[Page segmentation data]
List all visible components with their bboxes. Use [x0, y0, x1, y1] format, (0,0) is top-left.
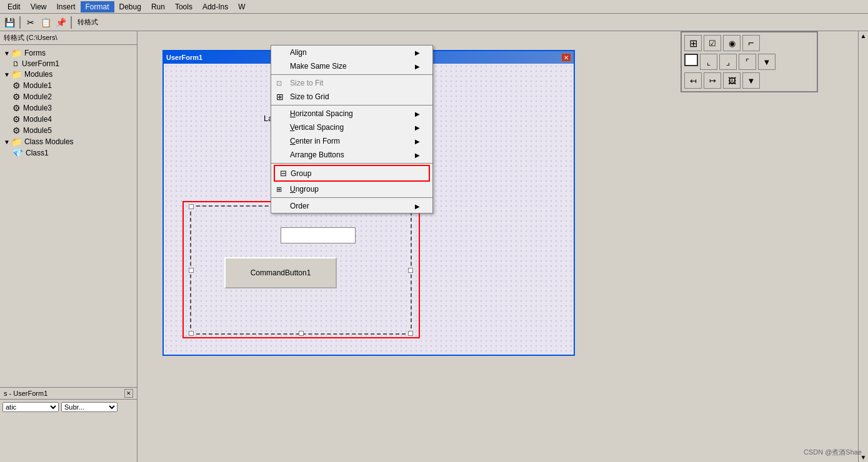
selection-group: CommandButton1: [182, 201, 420, 338]
ft-row2: ⌞ ⌟ ⌜ ▼: [684, 54, 814, 70]
project-title: 转格式 (C:\Users\: [0, 31, 137, 45]
toolbar-label: 转格式: [75, 16, 101, 28]
ft-row1: ⊞ ☑ ◉ ⌐: [684, 35, 814, 51]
module5-label: Module5: [23, 126, 52, 135]
menu-sep4: [271, 197, 432, 198]
main-layout: 转格式 (C:\Users\ ▼ 📁 Forms 🗋 UserForm1 ▼ 📁…: [0, 31, 868, 462]
module2-label: Module2: [23, 92, 52, 101]
ft-dropdown-arrow[interactable]: ▼: [758, 54, 776, 70]
class1-label: Class1: [26, 149, 49, 157]
menubar: Edit View Insert Format Debug Run Tools …: [0, 0, 868, 14]
ft-trim-tl-icon[interactable]: ⌞: [700, 54, 717, 70]
menu-format[interactable]: Format: [81, 1, 114, 12]
commandbutton1[interactable]: CommandButton1: [224, 257, 337, 288]
scroll-up-btn[interactable]: ▲: [861, 32, 867, 39]
menu-make-same-size[interactable]: Make Same Size ▶: [271, 59, 432, 73]
group-content: ⊟ Group: [280, 169, 311, 178]
menu-edit[interactable]: Edit: [2, 1, 26, 12]
paste-icon[interactable]: 📌: [54, 16, 67, 29]
vertical-spacing-arrow: ▶: [415, 124, 420, 131]
expand-class-modules[interactable]: ▼: [4, 139, 10, 145]
group-icon: ⊟: [280, 169, 287, 178]
menu-tools[interactable]: Tools: [170, 1, 197, 12]
ft-trim-tr-icon[interactable]: ⌟: [719, 54, 737, 70]
ft-row3: ↤ ↦ 🖼 ▼: [684, 72, 814, 89]
copy-icon[interactable]: 📋: [39, 16, 52, 29]
ft-image-icon[interactable]: 🖼: [723, 72, 741, 89]
handle-bl: [189, 331, 194, 336]
tree-module5[interactable]: ⚙ Module5: [2, 125, 134, 136]
menu-view[interactable]: View: [26, 1, 52, 12]
vertical-spacing-label: Vertical Spacing: [290, 123, 344, 132]
ft-corner-icon[interactable]: ⌐: [742, 35, 760, 51]
tree-modules[interactable]: ▼ 📁 Modules: [2, 69, 134, 80]
order-arrow: ▶: [415, 203, 420, 210]
toolbar-sep1: [19, 16, 21, 29]
ft-trim-bl-icon[interactable]: ⌜: [739, 54, 756, 70]
tree-forms[interactable]: ▼ 📁 Forms: [2, 47, 134, 59]
align-arrow: ▶: [415, 49, 420, 56]
code-dropdown1[interactable]: atic: [2, 402, 59, 412]
menu-center-in-form[interactable]: Center in Form ▶: [271, 134, 432, 148]
menu-horizontal-spacing[interactable]: Horizontal Spacing ▶: [271, 107, 432, 120]
tree-class1[interactable]: 💎 Class1: [2, 147, 134, 159]
ft-align-left-icon[interactable]: ↤: [684, 72, 702, 89]
textbox1[interactable]: [281, 227, 356, 243]
main-toolbar: 💾 ✂ 📋 📌 转格式: [0, 14, 868, 31]
menu-size-to-grid[interactable]: ⊞ Size to Grid: [271, 90, 432, 104]
ft-grid-icon[interactable]: ⊞: [684, 35, 702, 51]
code-panel: s - UserForm1 ✕ atic Subr...: [0, 387, 137, 462]
expand-modules[interactable]: ▼: [4, 71, 10, 78]
module5-icon: ⚙: [12, 125, 21, 135]
floating-toolbar: ⊞ ☑ ◉ ⌐ ⌞ ⌟ ⌜ ▼ ↤ ↦ 🖼 ▼: [681, 31, 818, 92]
tree-module1[interactable]: ⚙ Module1: [2, 80, 134, 91]
tree-module4[interactable]: ⚙ Module4: [2, 114, 134, 125]
menu-run[interactable]: Run: [146, 1, 170, 12]
expand-forms[interactable]: ▼: [4, 50, 10, 57]
tree-class-modules[interactable]: ▼ 📁 Class Modules: [2, 136, 134, 147]
menu-order[interactable]: Order ▶: [271, 199, 432, 213]
horizontal-spacing-label: Horizontal Spacing: [290, 109, 353, 118]
code-panel-close[interactable]: ✕: [124, 389, 133, 398]
forms-folder-icon: 📁: [11, 48, 22, 58]
menu-addins[interactable]: Add-Ins: [197, 1, 233, 12]
center-in-form-arrow: ▶: [415, 138, 420, 145]
modules-folder-icon: 📁: [11, 69, 22, 79]
menu-window[interactable]: W: [233, 1, 250, 12]
right-area: ⊞ ☑ ◉ ⌐ ⌞ ⌟ ⌜ ▼ ↤ ↦ 🖼 ▼ Use: [137, 31, 868, 462]
menu-debug[interactable]: Debug: [114, 1, 146, 12]
menu-arrange-buttons[interactable]: Arrange Buttons ▶: [271, 148, 432, 162]
horizontal-spacing-arrow: ▶: [415, 111, 420, 117]
menu-align[interactable]: Align ▶: [271, 46, 432, 59]
code-dropdown2[interactable]: Subr...: [61, 402, 117, 412]
modules-label: Modules: [24, 70, 52, 79]
class1-icon: 💎: [12, 148, 23, 158]
userform-close-btn[interactable]: ✕: [561, 53, 571, 62]
toolbar-sep2: [71, 16, 72, 29]
tree-module2[interactable]: ⚙ Module2: [2, 91, 134, 102]
menu-sep3: [271, 163, 432, 164]
handle-tl: [189, 204, 194, 209]
menu-group[interactable]: ⊟ Group: [274, 165, 430, 182]
order-label: Order: [290, 202, 309, 210]
ft-check-icon[interactable]: ☑: [704, 35, 721, 51]
userform-title-text: UserForm1: [166, 54, 202, 61]
menu-ungroup[interactable]: ⊞ Ungroup: [271, 182, 432, 196]
forms-label: Forms: [24, 49, 46, 57]
module1-label: Module1: [23, 81, 52, 90]
menu-insert[interactable]: Insert: [51, 1, 80, 12]
center-in-form-label: Center in Form: [290, 137, 340, 145]
handle-br: [408, 331, 413, 336]
handle-bm: [299, 331, 304, 336]
ft-radio-icon[interactable]: ◉: [723, 35, 741, 51]
ft-rect-icon[interactable]: [684, 54, 698, 66]
menu-size-to-fit: ⊡ Size to Fit: [271, 76, 432, 90]
tree-userform1[interactable]: 🗋 UserForm1: [2, 59, 134, 69]
cut-icon[interactable]: ✂: [24, 16, 37, 29]
menu-vertical-spacing[interactable]: Vertical Spacing ▶: [271, 120, 432, 134]
ft-more-icon[interactable]: ▼: [742, 72, 760, 89]
save-icon[interactable]: 💾: [2, 16, 16, 29]
vertical-scrollbar[interactable]: ▲ ▼: [858, 31, 868, 462]
tree-module3[interactable]: ⚙ Module3: [2, 102, 134, 114]
ft-align-right-icon[interactable]: ↦: [704, 72, 721, 89]
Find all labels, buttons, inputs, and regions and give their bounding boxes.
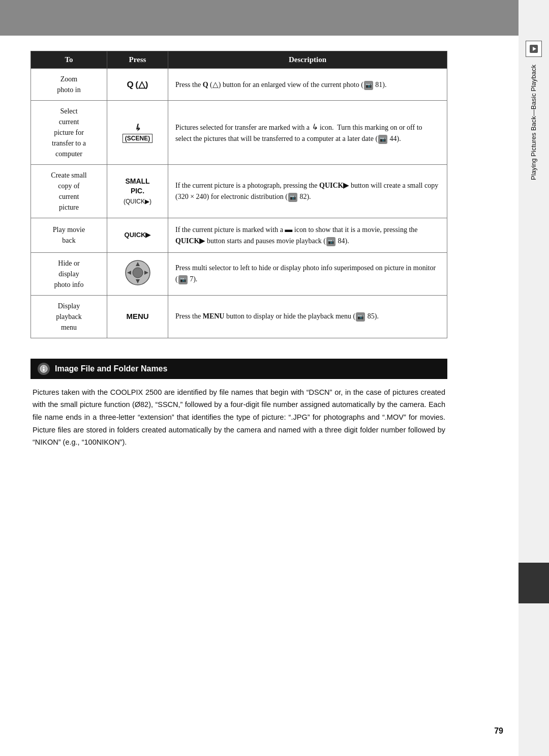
row-press-photoinfo xyxy=(107,252,168,295)
svg-point-1 xyxy=(133,268,143,278)
section-title: Image File and Folder Names xyxy=(55,364,167,373)
section-body: Pictures taken with the COOLPIX 2500 are… xyxy=(30,386,447,449)
header-description: Description xyxy=(168,51,447,69)
sidebar-label: Playing Pictures Back—Basic Playback xyxy=(529,65,538,180)
header-to: To xyxy=(31,51,107,69)
sidebar: Playing Pictures Back—Basic Playback xyxy=(518,0,549,756)
row-desc-transfer: Pictures selected for transfer are marke… xyxy=(168,101,447,165)
table-row: Selectcurrentpicture fortransfer to acom… xyxy=(31,101,447,165)
main-content: To Press Description Zoomphoto in Q (△) … xyxy=(0,36,478,464)
row-desc-smallpic: If the current picture is a photograph, … xyxy=(168,165,447,218)
row-to-photoinfo: Hide ordisplayphoto info xyxy=(31,252,107,295)
image-file-section: Image File and Folder Names Pictures tak… xyxy=(30,359,447,449)
row-to-transfer: Selectcurrentpicture fortransfer to acom… xyxy=(31,101,107,165)
table-row: Play movieback QUICK▶ If the current pic… xyxy=(31,218,447,253)
row-to-zoom: Zoomphoto in xyxy=(31,69,107,101)
row-press-transfer: ↳ (SCENE) xyxy=(107,101,168,165)
row-desc-photoinfo: Press multi selector to left to hide or … xyxy=(168,252,447,295)
section-header: Image File and Folder Names xyxy=(30,359,447,379)
top-bar xyxy=(0,0,549,36)
small-pic-button-icon: SMALLPIC. (QUICK▶) xyxy=(124,177,151,205)
row-to-movie: Play movieback xyxy=(31,218,107,253)
svg-rect-8 xyxy=(43,368,45,371)
row-desc-zoom: Press the Q (△) button for an enlarged v… xyxy=(168,69,447,101)
page-number: 79 xyxy=(494,726,503,736)
sidebar-dark-block xyxy=(518,563,549,603)
row-desc-movie: If the current picture is marked with a … xyxy=(168,218,447,253)
table-row: Zoomphoto in Q (△) Press the Q (△) butto… xyxy=(31,69,447,101)
table-row: Hide ordisplayphoto info xyxy=(31,252,447,295)
scene-button-icon: ↳ (SCENE) xyxy=(123,125,152,141)
table-row: Displayplaybackmenu MENU Press the MENU … xyxy=(31,295,447,338)
row-press-smallpic: SMALLPIC. (QUICK▶) xyxy=(107,165,168,218)
row-desc-menu: Press the MENU button to display or hide… xyxy=(168,295,447,338)
svg-point-7 xyxy=(43,366,45,368)
playback-table: To Press Description Zoomphoto in Q (△) … xyxy=(30,51,447,338)
header-press: Press xyxy=(107,51,168,69)
row-press-menu: MENU xyxy=(107,295,168,338)
menu-button-icon: MENU xyxy=(126,312,148,321)
row-press-zoom: Q (△) xyxy=(107,69,168,101)
quick-button-icon: QUICK▶ xyxy=(125,231,151,239)
row-to-menu: Displayplaybackmenu xyxy=(31,295,107,338)
section-icon xyxy=(38,363,50,375)
sidebar-playback-icon xyxy=(526,41,542,57)
multi-selector-icon xyxy=(125,259,151,286)
row-press-movie: QUICK▶ xyxy=(107,218,168,253)
row-to-smallpic: Create smallcopy ofcurrentpicture xyxy=(31,165,107,218)
table-row: Create smallcopy ofcurrentpicture SMALLP… xyxy=(31,165,447,218)
zoom-button-icon: Q (△) xyxy=(127,80,148,90)
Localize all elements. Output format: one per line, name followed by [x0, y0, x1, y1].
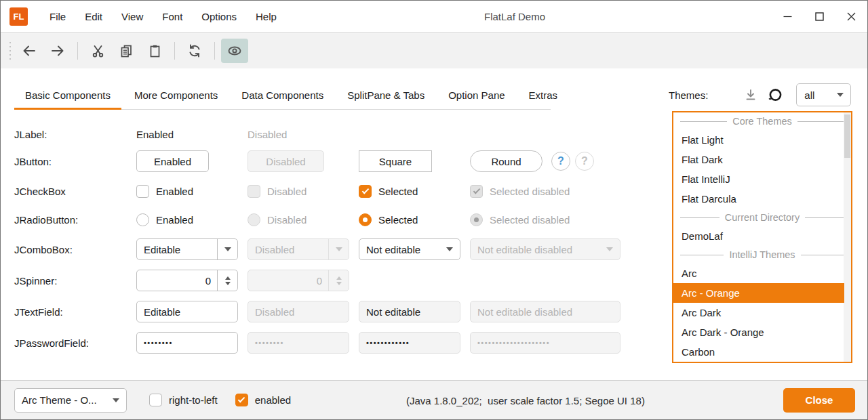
copy-button[interactable] [113, 39, 140, 63]
paste-button[interactable] [141, 39, 168, 63]
cut-button[interactable] [84, 39, 111, 63]
question-icon: ? [557, 155, 564, 167]
themes-bar: Themes: all [669, 83, 851, 107]
tabbar: Basic Components More Components Data Co… [14, 81, 570, 110]
chevron-down-icon [328, 239, 349, 259]
row-label: JCheckBox [14, 186, 136, 197]
spinner-arrows[interactable] [217, 270, 237, 291]
radio-selected-disabled: Selected disabled [470, 213, 570, 226]
tab-data-components[interactable]: Data Components [231, 81, 334, 110]
list-item[interactable]: Flat Dark [673, 150, 851, 169]
list-item-selected[interactable]: Arc - Orange [673, 283, 844, 303]
tab-option-pane[interactable]: Option Pane [437, 81, 515, 110]
row-label: JRadioButton: [14, 214, 136, 226]
chevron-down-icon[interactable] [217, 239, 237, 259]
forward-arrow-icon [50, 43, 65, 58]
round-button[interactable]: Round [470, 150, 542, 172]
menu-font[interactable]: Font [153, 1, 192, 32]
checkbox-enabled[interactable]: Enabled [136, 185, 193, 198]
jradiobutton-row: JRadioButton: Enabled Disabled Selected … [14, 205, 655, 234]
spinner-enabled[interactable]: 0 [136, 270, 238, 291]
jcheckbox-row: JCheckBox Enabled Disabled Selected Sele… [14, 176, 655, 206]
close-window-button[interactable] [835, 1, 867, 32]
themes-filter-value: all [797, 89, 830, 101]
maximize-button[interactable] [804, 1, 835, 32]
close-icon [847, 12, 856, 21]
right-to-left-checkbox[interactable]: right-to-left [149, 394, 218, 406]
tab-extras[interactable]: Extras [518, 81, 569, 110]
themes-label: Themes: [669, 89, 708, 101]
square-button[interactable]: Square [359, 150, 432, 172]
themes-filter-combobox[interactable]: all [796, 83, 851, 106]
list-item[interactable]: Flat Darcula [673, 189, 851, 209]
toolbar-grip-handle[interactable] [9, 42, 11, 60]
question-icon: ? [581, 155, 588, 167]
help-button[interactable]: ? [551, 152, 570, 171]
back-button[interactable] [16, 39, 43, 63]
checkbox-icon [136, 185, 149, 198]
list-item[interactable]: Arc Dark [673, 303, 851, 322]
jcombobox-row: JComboBox: Editable Disabled Not editabl… [14, 234, 655, 264]
radio-selected[interactable]: Selected [359, 213, 418, 226]
radio-icon [248, 213, 260, 226]
app-window: FL File Edit View Font Options Help Flat… [0, 0, 868, 420]
refresh-button[interactable] [181, 39, 208, 63]
jpasswordfield-row: JPasswordField: •••••••• •••••••• ••••••… [14, 328, 655, 358]
row-label: JComboBox: [14, 244, 136, 255]
row-label: JTextField: [14, 306, 136, 318]
enabled-checkbox[interactable]: enabled [235, 394, 291, 406]
forward-button[interactable] [44, 39, 71, 63]
download-themes-button[interactable] [741, 85, 761, 105]
list-item[interactable]: Carbon [673, 342, 851, 362]
menu-view[interactable]: View [112, 1, 153, 32]
spinner-down-icon [225, 282, 231, 285]
passwordfield-not-editable-disabled: •••••••••••••••••••• [470, 332, 620, 354]
enabled-button[interactable]: Enabled [136, 150, 209, 172]
copy-icon [119, 44, 134, 58]
minimize-button[interactable] [772, 1, 804, 32]
combobox-editable[interactable]: Editable [136, 238, 238, 260]
list-item[interactable]: Flat Light [673, 130, 851, 150]
textfield-editable[interactable]: Editable [136, 301, 238, 322]
list-item[interactable]: DemoLaf [673, 226, 851, 246]
list-item[interactable]: Arc Dark - Orange [673, 322, 851, 342]
passwordfield-editable[interactable]: •••••••• [136, 332, 238, 354]
tab-splitpane-tabs[interactable]: SplitPane & Tabs [336, 81, 435, 110]
checkbox-checked-icon [359, 185, 372, 198]
list-separator: IntelliJ Themes [673, 246, 851, 264]
toolbar-separator [174, 42, 175, 60]
checkbox-selected[interactable]: Selected [359, 185, 418, 198]
menu-options[interactable]: Options [192, 1, 246, 32]
tab-basic-components[interactable]: Basic Components [14, 81, 121, 110]
chevron-down-icon [599, 239, 620, 259]
checkbox-disabled: Disabled [248, 185, 307, 198]
menu-file[interactable]: File [40, 1, 75, 32]
chevron-down-icon[interactable] [106, 389, 126, 412]
list-item[interactable]: Flat IntelliJ [673, 169, 851, 189]
themes-list: Core Themes Flat Light Flat Dark Flat In… [672, 111, 852, 363]
row-label: JPasswordField: [14, 337, 136, 349]
titlebar: FL File Edit View Font Options Help Flat… [1, 1, 867, 33]
menu-help[interactable]: Help [246, 1, 286, 32]
spinner-up-icon [336, 276, 342, 280]
close-button[interactable]: Close [783, 388, 855, 413]
menubar: File Edit View Font Options Help [40, 1, 286, 32]
radio-selected-icon [359, 213, 372, 226]
row-label: JButton: [14, 156, 136, 167]
row-label: JSpinner: [14, 275, 136, 287]
tab-more-components[interactable]: More Components [123, 81, 229, 110]
download-icon [744, 88, 757, 102]
radio-enabled[interactable]: Enabled [136, 213, 193, 226]
chevron-down-icon[interactable] [439, 239, 460, 259]
show-hidden-toggle-button[interactable] [221, 39, 248, 63]
spinner-down-icon [336, 282, 342, 285]
bottombar: Arc Theme - O... right-to-left enabled (… [1, 380, 867, 419]
help-button-disabled: ? [575, 152, 594, 171]
menu-edit[interactable]: Edit [75, 1, 112, 32]
theme-selector-value: Arc Theme - O... [15, 394, 106, 406]
theme-selector-combobox[interactable]: Arc Theme - O... [14, 388, 127, 413]
github-button[interactable] [765, 85, 785, 105]
list-item[interactable]: Arc [673, 264, 851, 283]
combobox-not-editable[interactable]: Not editable [359, 238, 460, 260]
maximize-icon [815, 12, 824, 21]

Directions => Every line that holds the string "Options" must be copied from the records above.

Solution to the exercise =>
app-window: FL File Edit View Font Options Help Flat… [0, 0, 868, 420]
menu-options[interactable]: Options [192, 1, 246, 32]
titlebar: FL File Edit View Font Options Help Flat… [1, 1, 867, 33]
menubar: File Edit View Font Options Help [40, 1, 286, 32]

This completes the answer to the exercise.